Problem statement -
Your answer must be the full set of records, repeated exactly.

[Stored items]
※

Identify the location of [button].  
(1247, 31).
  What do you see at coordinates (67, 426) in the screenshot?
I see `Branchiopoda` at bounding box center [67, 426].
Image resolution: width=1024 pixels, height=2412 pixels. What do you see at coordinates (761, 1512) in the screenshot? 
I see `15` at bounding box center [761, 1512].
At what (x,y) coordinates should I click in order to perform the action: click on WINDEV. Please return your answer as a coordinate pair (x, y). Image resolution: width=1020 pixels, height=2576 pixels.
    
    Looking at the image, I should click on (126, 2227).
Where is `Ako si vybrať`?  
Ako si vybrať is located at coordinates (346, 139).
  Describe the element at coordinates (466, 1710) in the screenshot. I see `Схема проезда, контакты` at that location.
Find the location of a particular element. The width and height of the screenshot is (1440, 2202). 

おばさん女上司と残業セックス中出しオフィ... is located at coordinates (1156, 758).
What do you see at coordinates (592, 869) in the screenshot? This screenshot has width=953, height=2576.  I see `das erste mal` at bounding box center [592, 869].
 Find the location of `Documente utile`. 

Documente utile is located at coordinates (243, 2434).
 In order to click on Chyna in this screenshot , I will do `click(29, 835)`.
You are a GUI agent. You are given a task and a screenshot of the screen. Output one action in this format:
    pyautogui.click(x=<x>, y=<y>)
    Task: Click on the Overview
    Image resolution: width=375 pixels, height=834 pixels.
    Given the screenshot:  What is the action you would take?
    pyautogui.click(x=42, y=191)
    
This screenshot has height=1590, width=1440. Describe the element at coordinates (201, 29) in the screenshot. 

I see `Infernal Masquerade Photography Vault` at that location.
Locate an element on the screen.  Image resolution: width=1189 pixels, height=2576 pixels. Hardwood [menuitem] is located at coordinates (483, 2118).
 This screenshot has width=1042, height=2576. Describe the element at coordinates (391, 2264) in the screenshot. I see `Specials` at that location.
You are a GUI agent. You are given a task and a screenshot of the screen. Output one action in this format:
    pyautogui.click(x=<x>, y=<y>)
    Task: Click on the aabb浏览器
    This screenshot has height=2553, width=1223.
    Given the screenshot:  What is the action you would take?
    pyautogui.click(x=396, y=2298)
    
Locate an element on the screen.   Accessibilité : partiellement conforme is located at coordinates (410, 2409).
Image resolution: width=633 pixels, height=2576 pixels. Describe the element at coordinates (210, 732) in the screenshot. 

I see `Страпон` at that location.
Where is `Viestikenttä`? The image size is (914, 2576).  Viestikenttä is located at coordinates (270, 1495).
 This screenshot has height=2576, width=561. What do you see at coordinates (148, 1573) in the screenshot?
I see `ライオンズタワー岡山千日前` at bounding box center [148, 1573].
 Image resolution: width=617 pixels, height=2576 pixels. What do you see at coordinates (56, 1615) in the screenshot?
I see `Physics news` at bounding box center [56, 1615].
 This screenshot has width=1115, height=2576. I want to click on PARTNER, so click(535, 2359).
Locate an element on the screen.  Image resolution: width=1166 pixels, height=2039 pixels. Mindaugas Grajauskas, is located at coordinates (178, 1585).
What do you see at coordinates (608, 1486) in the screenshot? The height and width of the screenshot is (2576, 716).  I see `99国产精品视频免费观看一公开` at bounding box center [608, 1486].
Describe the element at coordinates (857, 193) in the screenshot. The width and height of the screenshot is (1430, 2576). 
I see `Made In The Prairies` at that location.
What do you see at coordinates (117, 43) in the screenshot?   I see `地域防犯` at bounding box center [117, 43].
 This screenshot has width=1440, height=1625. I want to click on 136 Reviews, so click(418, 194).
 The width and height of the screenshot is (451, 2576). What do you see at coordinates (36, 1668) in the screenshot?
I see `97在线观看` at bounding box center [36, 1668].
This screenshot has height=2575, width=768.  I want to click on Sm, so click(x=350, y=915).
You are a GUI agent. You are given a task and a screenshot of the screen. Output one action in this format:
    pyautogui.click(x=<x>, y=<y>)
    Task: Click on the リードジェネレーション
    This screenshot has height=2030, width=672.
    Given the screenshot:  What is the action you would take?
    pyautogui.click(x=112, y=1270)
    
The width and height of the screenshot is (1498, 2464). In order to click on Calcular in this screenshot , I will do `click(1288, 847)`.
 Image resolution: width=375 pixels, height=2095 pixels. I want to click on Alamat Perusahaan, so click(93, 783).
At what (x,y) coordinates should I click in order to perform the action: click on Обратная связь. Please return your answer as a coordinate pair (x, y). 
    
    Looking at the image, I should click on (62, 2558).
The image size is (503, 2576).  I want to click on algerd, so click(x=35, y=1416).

※

Answer for this exercise -
Identify the location of [button].  
(1247, 31).
  What do you see at coordinates (67, 426) in the screenshot?
I see `Branchiopoda` at bounding box center [67, 426].
Image resolution: width=1024 pixels, height=2412 pixels. What do you see at coordinates (761, 1512) in the screenshot? 
I see `15` at bounding box center [761, 1512].
At what (x,y) coordinates should I click in order to perform the action: click on WINDEV. Please return your answer as a coordinate pair (x, y). Image resolution: width=1020 pixels, height=2576 pixels.
    
    Looking at the image, I should click on (126, 2227).
Where is `Ako si vybrať`?  
Ako si vybrať is located at coordinates (346, 139).
  Describe the element at coordinates (466, 1710) in the screenshot. I see `Схема проезда, контакты` at that location.
Find the location of a particular element. The width and height of the screenshot is (1440, 2202). 

おばさん女上司と残業セックス中出しオフィ... is located at coordinates (1156, 758).
What do you see at coordinates (592, 869) in the screenshot? This screenshot has width=953, height=2576.  I see `das erste mal` at bounding box center [592, 869].
 Find the location of `Documente utile`. 

Documente utile is located at coordinates (243, 2434).
 In order to click on Chyna in this screenshot , I will do `click(29, 835)`.
You are a GUI agent. You are given a task and a screenshot of the screen. Output one action in this format:
    pyautogui.click(x=<x>, y=<y>)
    Task: Click on the Overview
    Image resolution: width=375 pixels, height=834 pixels.
    Given the screenshot:  What is the action you would take?
    pyautogui.click(x=42, y=191)
    
This screenshot has height=1590, width=1440. Describe the element at coordinates (201, 29) in the screenshot. 

I see `Infernal Masquerade Photography Vault` at that location.
Locate an element on the screen.  Image resolution: width=1189 pixels, height=2576 pixels. Hardwood [menuitem] is located at coordinates (483, 2118).
 This screenshot has width=1042, height=2576. Describe the element at coordinates (391, 2264) in the screenshot. I see `Specials` at that location.
You are a GUI agent. You are given a task and a screenshot of the screen. Output one action in this format:
    pyautogui.click(x=<x>, y=<y>)
    Task: Click on the aabb浏览器
    This screenshot has height=2553, width=1223.
    Given the screenshot:  What is the action you would take?
    pyautogui.click(x=396, y=2298)
    
Locate an element on the screen.   Accessibilité : partiellement conforme is located at coordinates (410, 2409).
Image resolution: width=633 pixels, height=2576 pixels. Describe the element at coordinates (210, 732) in the screenshot. 

I see `Страпон` at that location.
Where is `Viestikenttä`? The image size is (914, 2576).  Viestikenttä is located at coordinates (270, 1495).
 This screenshot has height=2576, width=561. What do you see at coordinates (148, 1573) in the screenshot?
I see `ライオンズタワー岡山千日前` at bounding box center [148, 1573].
 Image resolution: width=617 pixels, height=2576 pixels. What do you see at coordinates (56, 1615) in the screenshot?
I see `Physics news` at bounding box center [56, 1615].
 This screenshot has width=1115, height=2576. I want to click on PARTNER, so click(535, 2359).
Locate an element on the screen.  Image resolution: width=1166 pixels, height=2039 pixels. Mindaugas Grajauskas, is located at coordinates (178, 1585).
What do you see at coordinates (608, 1486) in the screenshot? The height and width of the screenshot is (2576, 716).  I see `99国产精品视频免费观看一公开` at bounding box center [608, 1486].
Describe the element at coordinates (857, 193) in the screenshot. The width and height of the screenshot is (1430, 2576). 
I see `Made In The Prairies` at that location.
What do you see at coordinates (117, 43) in the screenshot?   I see `地域防犯` at bounding box center [117, 43].
 This screenshot has width=1440, height=1625. I want to click on 136 Reviews, so click(418, 194).
 The width and height of the screenshot is (451, 2576). What do you see at coordinates (36, 1668) in the screenshot?
I see `97在线观看` at bounding box center [36, 1668].
This screenshot has height=2575, width=768.  I want to click on Sm, so click(x=350, y=915).
You are a GUI agent. You are given a task and a screenshot of the screen. Output one action in this format:
    pyautogui.click(x=<x>, y=<y>)
    Task: Click on the リードジェネレーション
    This screenshot has height=2030, width=672.
    Given the screenshot:  What is the action you would take?
    pyautogui.click(x=112, y=1270)
    
The width and height of the screenshot is (1498, 2464). In order to click on Calcular in this screenshot , I will do `click(1288, 847)`.
 Image resolution: width=375 pixels, height=2095 pixels. I want to click on Alamat Perusahaan, so click(93, 783).
At what (x,y) coordinates should I click in order to perform the action: click on Обратная связь. Please return your answer as a coordinate pair (x, y). 
    
    Looking at the image, I should click on (62, 2558).
The image size is (503, 2576).  I want to click on algerd, so click(x=35, y=1416).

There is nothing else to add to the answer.